(Source records)
++++++

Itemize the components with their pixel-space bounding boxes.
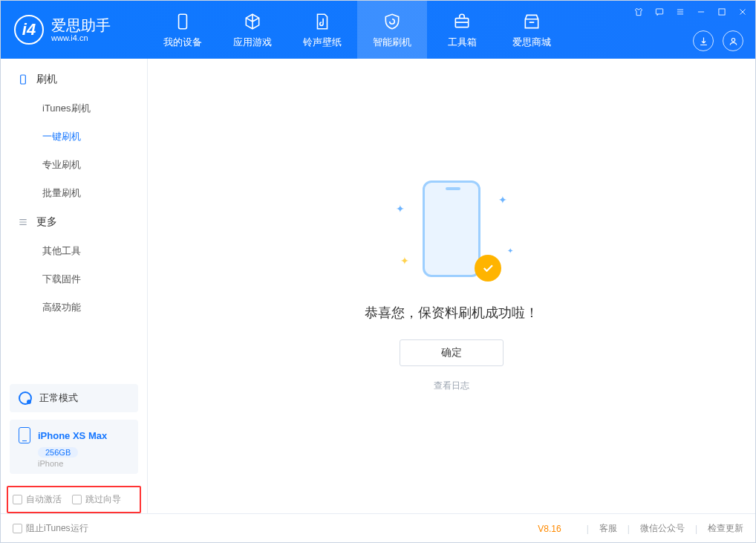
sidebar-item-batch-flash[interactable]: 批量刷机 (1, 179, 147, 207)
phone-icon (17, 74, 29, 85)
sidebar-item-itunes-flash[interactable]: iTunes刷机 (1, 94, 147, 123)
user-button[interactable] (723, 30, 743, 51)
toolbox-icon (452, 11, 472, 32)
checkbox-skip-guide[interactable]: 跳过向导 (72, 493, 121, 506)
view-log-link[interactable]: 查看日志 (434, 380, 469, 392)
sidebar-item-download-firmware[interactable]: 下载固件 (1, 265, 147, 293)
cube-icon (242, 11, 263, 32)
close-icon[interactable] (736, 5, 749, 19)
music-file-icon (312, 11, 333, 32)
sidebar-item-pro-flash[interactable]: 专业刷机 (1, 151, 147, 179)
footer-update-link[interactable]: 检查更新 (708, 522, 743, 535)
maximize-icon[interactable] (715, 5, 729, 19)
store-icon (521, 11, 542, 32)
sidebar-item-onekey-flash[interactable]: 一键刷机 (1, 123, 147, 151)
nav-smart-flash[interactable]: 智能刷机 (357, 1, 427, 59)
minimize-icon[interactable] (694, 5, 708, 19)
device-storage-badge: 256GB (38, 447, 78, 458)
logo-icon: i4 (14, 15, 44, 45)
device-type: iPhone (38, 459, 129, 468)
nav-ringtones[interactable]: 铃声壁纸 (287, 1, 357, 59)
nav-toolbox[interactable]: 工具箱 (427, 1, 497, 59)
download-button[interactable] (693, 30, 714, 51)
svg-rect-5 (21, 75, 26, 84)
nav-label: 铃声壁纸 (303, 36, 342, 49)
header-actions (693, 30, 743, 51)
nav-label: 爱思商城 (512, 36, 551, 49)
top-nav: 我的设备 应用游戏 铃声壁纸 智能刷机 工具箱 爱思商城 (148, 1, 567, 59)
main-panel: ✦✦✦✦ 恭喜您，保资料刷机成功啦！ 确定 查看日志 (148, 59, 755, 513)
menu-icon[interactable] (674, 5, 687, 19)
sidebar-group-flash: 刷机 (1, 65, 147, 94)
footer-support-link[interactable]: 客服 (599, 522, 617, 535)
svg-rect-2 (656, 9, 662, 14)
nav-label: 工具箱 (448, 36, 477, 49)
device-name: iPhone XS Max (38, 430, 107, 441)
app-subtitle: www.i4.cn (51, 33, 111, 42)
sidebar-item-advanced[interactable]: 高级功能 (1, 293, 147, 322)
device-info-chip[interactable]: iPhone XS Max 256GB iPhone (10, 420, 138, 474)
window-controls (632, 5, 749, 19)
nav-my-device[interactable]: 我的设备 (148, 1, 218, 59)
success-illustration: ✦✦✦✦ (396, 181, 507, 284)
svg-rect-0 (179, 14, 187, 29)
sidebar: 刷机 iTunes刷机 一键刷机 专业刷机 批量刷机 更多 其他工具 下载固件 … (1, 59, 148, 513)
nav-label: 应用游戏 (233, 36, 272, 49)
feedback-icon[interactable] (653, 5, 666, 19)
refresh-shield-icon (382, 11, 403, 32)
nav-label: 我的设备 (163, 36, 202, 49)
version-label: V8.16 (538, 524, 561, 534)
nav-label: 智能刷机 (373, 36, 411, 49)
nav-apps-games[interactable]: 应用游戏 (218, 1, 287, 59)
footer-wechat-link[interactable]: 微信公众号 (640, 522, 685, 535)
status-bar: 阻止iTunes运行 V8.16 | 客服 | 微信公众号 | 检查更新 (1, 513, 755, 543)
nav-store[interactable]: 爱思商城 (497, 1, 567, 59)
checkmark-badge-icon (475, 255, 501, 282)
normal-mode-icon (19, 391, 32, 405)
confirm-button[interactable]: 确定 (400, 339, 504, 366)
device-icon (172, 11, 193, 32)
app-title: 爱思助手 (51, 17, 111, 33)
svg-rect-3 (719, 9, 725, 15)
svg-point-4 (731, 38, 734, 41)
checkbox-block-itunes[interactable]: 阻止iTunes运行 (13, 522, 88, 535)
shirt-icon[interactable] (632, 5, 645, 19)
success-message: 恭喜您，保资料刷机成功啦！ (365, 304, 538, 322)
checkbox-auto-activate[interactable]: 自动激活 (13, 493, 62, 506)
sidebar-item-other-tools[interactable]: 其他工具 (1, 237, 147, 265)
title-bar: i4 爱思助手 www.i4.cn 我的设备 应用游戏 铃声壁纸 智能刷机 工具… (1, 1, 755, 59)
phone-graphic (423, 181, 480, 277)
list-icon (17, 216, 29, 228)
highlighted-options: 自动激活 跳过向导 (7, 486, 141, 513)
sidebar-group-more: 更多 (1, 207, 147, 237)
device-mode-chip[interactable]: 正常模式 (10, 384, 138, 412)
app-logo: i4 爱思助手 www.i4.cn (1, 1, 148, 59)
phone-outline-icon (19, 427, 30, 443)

++++++

◆ **Exercise requirements**
Please transcribe the entries exactly, omitting the images.

◆ **Written answer**
Itemize the components with their pixel-space bounding boxes.
sidebar-item-batch-flash[interactable]: 批量刷机 (1, 179, 147, 207)
phone-icon (17, 74, 29, 85)
sidebar-item-itunes-flash[interactable]: iTunes刷机 (1, 94, 147, 123)
user-button[interactable] (723, 30, 743, 51)
toolbox-icon (452, 11, 472, 32)
checkbox-skip-guide[interactable]: 跳过向导 (72, 493, 121, 506)
view-log-link[interactable]: 查看日志 (434, 380, 469, 392)
sidebar-item-download-firmware[interactable]: 下载固件 (1, 265, 147, 293)
cube-icon (242, 11, 263, 32)
close-icon[interactable] (736, 5, 749, 19)
music-file-icon (312, 11, 333, 32)
sidebar-item-pro-flash[interactable]: 专业刷机 (1, 151, 147, 179)
footer-update-link[interactable]: 检查更新 (708, 522, 743, 535)
maximize-icon[interactable] (715, 5, 729, 19)
store-icon (521, 11, 542, 32)
sidebar-item-onekey-flash[interactable]: 一键刷机 (1, 123, 147, 151)
nav-smart-flash[interactable]: 智能刷机 (357, 1, 427, 59)
minimize-icon[interactable] (694, 5, 708, 19)
device-storage-badge: 256GB (38, 447, 78, 458)
logo-icon: i4 (14, 15, 44, 45)
device-type: iPhone (38, 459, 129, 468)
nav-ringtones[interactable]: 铃声壁纸 (287, 1, 357, 59)
nav-toolbox[interactable]: 工具箱 (427, 1, 497, 59)
download-button[interactable] (693, 30, 714, 51)
svg-rect-5 (21, 75, 26, 84)
nav-label: 铃声壁纸 (303, 36, 342, 49)
header-actions (693, 30, 743, 51)
nav-label: 爱思商城 (512, 36, 551, 49)
top-nav: 我的设备 应用游戏 铃声壁纸 智能刷机 工具箱 爱思商城 (148, 1, 567, 59)
main-panel: ✦✦✦✦ 恭喜您，保资料刷机成功啦！ 确定 查看日志 (148, 59, 755, 513)
menu-icon[interactable] (674, 5, 687, 19)
sidebar-group-flash: 刷机 (1, 65, 147, 94)
footer-support-link[interactable]: 客服 (599, 522, 617, 535)
svg-rect-2 (656, 9, 662, 14)
nav-label: 工具箱 (448, 36, 477, 49)
device-name: iPhone XS Max (38, 430, 107, 441)
app-subtitle: www.i4.cn (51, 33, 111, 42)
sidebar-item-advanced[interactable]: 高级功能 (1, 293, 147, 322)
device-info-chip[interactable]: iPhone XS Max 256GB iPhone (10, 420, 138, 474)
window-controls (632, 5, 749, 19)
nav-my-device[interactable]: 我的设备 (148, 1, 218, 59)
success-illustration: ✦✦✦✦ (396, 181, 507, 284)
svg-rect-0 (179, 14, 187, 29)
sidebar: 刷机 iTunes刷机 一键刷机 专业刷机 批量刷机 更多 其他工具 下载固件 … (1, 59, 148, 513)
nav-label: 应用游戏 (233, 36, 272, 49)
feedback-icon[interactable] (653, 5, 666, 19)
refresh-shield-icon (382, 11, 403, 32)
nav-label: 我的设备 (163, 36, 202, 49)
version-label: V8.16 (538, 524, 561, 534)
nav-label: 智能刷机 (373, 36, 411, 49)
nav-apps-games[interactable]: 应用游戏 (218, 1, 287, 59)
footer-wechat-link[interactable]: 微信公众号 (640, 522, 685, 535)
status-bar: 阻止iTunes运行 V8.16 | 客服 | 微信公众号 | 检查更新 (1, 513, 755, 543)
nav-store[interactable]: 爱思商城 (497, 1, 567, 59)
checkmark-badge-icon (475, 255, 501, 282)
normal-mode-icon (19, 391, 32, 405)
confirm-button[interactable]: 确定 (400, 339, 504, 366)
device-icon (172, 11, 193, 32)
app-title: 爱思助手 (51, 17, 111, 33)
svg-rect-3 (719, 9, 725, 15)
svg-point-4 (731, 38, 734, 41)
checkbox-block-itunes[interactable]: 阻止iTunes运行 (13, 522, 88, 535)
shirt-icon[interactable] (632, 5, 645, 19)
success-message: 恭喜您，保资料刷机成功啦！ (365, 304, 538, 322)
checkbox-auto-activate[interactable]: 自动激活 (13, 493, 62, 506)
sidebar-item-other-tools[interactable]: 其他工具 (1, 237, 147, 265)
title-bar: i4 爱思助手 www.i4.cn 我的设备 应用游戏 铃声壁纸 智能刷机 工具… (1, 1, 755, 59)
phone-graphic (423, 181, 480, 277)
list-icon (17, 216, 29, 228)
highlighted-options: 自动激活 跳过向导 (7, 486, 141, 513)
sidebar-group-more: 更多 (1, 207, 147, 237)
device-mode-chip[interactable]: 正常模式 (10, 384, 138, 412)
app-logo: i4 爱思助手 www.i4.cn (1, 1, 148, 59)
phone-outline-icon (19, 427, 30, 443)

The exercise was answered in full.